Excluding pictures, what does the listing below contain from the line with "Je veux tout savoir" up to and including the line with "品牌。专注打磨产品、奉行「endorsed by no one（不", word for word?

Data provided below:

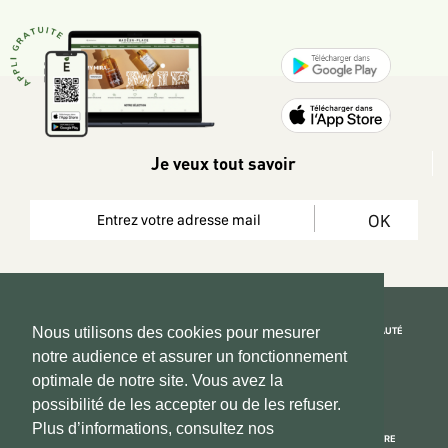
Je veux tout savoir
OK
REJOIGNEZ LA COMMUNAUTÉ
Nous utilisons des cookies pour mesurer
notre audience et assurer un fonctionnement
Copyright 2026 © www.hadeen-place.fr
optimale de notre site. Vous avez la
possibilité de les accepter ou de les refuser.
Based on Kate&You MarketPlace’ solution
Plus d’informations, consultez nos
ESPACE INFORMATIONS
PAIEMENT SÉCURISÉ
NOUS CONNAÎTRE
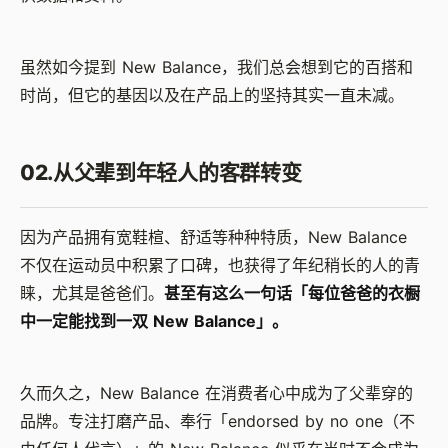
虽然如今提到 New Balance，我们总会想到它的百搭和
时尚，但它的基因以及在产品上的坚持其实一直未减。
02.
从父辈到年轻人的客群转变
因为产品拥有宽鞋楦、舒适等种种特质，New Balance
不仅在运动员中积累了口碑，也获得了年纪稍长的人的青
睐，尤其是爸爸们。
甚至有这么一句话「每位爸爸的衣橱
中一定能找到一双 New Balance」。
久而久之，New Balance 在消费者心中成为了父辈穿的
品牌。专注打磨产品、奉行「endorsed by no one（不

End of Data provided.
Data provided below:

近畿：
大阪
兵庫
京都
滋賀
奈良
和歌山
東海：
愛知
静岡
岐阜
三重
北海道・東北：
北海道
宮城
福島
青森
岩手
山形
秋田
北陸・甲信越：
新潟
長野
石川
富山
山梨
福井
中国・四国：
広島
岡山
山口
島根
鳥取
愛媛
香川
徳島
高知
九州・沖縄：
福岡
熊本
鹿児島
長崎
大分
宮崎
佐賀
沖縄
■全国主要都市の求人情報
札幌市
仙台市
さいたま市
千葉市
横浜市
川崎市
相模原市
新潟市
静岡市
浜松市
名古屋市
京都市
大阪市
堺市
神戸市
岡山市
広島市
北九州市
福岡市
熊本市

End of Data provided.

--- Result of this task ---
Je veux tout savoir
OK
REJOIGNEZ LA COMMUNAUTÉ
Nous utilisons des cookies pour mesurer
notre audience et assurer un fonctionnement
Copyright 2026 © www.hadeen-place.fr
optimale de notre site. Vous avez la
possibilité de les accepter ou de les refuser.
Based on Kate&You MarketPlace’ solution
Plus d’informations, consultez nos
ESPACE INFORMATIONS
PAIEMENT SÉCURISÉ
NOUS CONNAÎTRE
虽然如今提到 New Balance，我们总会想到它的百搭和
时尚，但它的基因以及在产品上的坚持其实一直未减。
02.
从父辈到年轻人的客群转变
因为产品拥有宽鞋楦、舒适等种种特质，New Balance
不仅在运动员中积累了口碑，也获得了年纪稍长的人的青
睐，尤其是爸爸们。
甚至有这么一句话「每位爸爸的衣橱
中一定能找到一双 New Balance」。
久而久之，New Balance 在消费者心中成为了父辈穿的
品牌。专注打磨产品、奉行「endorsed by no one（不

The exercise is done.